Saved data entries
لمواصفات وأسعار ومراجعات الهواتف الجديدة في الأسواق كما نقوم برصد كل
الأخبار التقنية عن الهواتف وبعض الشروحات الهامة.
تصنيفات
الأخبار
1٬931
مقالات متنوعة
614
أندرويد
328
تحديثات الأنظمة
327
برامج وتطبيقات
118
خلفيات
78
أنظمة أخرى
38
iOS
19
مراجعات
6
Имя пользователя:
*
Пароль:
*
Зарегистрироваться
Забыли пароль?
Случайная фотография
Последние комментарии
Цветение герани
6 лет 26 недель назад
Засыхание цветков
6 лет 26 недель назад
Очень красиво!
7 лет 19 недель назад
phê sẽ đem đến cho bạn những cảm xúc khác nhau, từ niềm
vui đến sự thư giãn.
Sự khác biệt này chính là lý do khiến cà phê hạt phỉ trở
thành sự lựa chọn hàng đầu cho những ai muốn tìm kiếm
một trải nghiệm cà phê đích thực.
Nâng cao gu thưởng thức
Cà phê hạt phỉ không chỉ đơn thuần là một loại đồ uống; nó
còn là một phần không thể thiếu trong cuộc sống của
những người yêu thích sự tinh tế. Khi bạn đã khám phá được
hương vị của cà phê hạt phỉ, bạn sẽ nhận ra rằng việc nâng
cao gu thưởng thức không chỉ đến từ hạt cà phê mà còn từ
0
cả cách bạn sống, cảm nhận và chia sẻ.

---

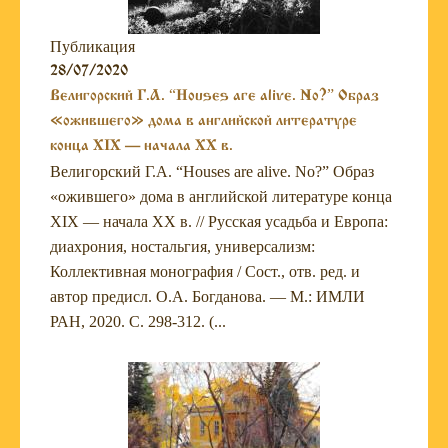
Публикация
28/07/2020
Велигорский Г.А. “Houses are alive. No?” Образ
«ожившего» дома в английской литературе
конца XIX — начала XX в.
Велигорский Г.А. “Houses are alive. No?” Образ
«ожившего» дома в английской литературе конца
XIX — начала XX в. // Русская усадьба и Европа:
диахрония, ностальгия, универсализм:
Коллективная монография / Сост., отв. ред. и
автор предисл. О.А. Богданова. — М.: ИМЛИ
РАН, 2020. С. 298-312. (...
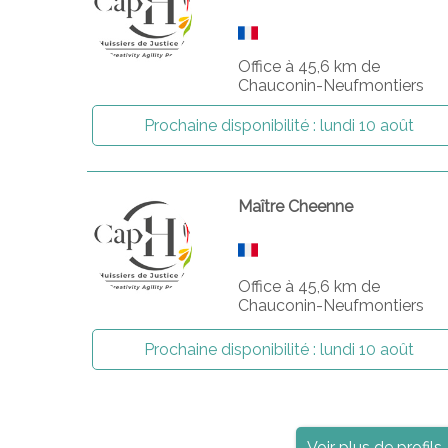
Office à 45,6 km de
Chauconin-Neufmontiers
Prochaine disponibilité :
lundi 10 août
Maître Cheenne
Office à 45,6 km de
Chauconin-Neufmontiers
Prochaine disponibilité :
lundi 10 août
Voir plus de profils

---

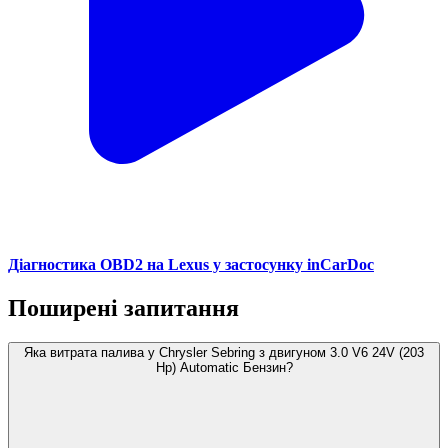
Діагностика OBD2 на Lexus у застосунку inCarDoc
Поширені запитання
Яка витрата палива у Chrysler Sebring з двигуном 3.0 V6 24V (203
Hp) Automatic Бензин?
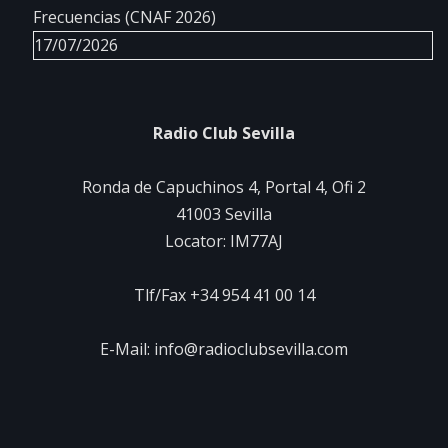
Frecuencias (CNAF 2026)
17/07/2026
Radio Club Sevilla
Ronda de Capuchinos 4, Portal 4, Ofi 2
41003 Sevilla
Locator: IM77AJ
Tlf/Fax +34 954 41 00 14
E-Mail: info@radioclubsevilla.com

### WORK TASK
Say how many lines of the preceding data include the word "الأخبار". The number is the whole answer.

### REPLY TO THE TASK
2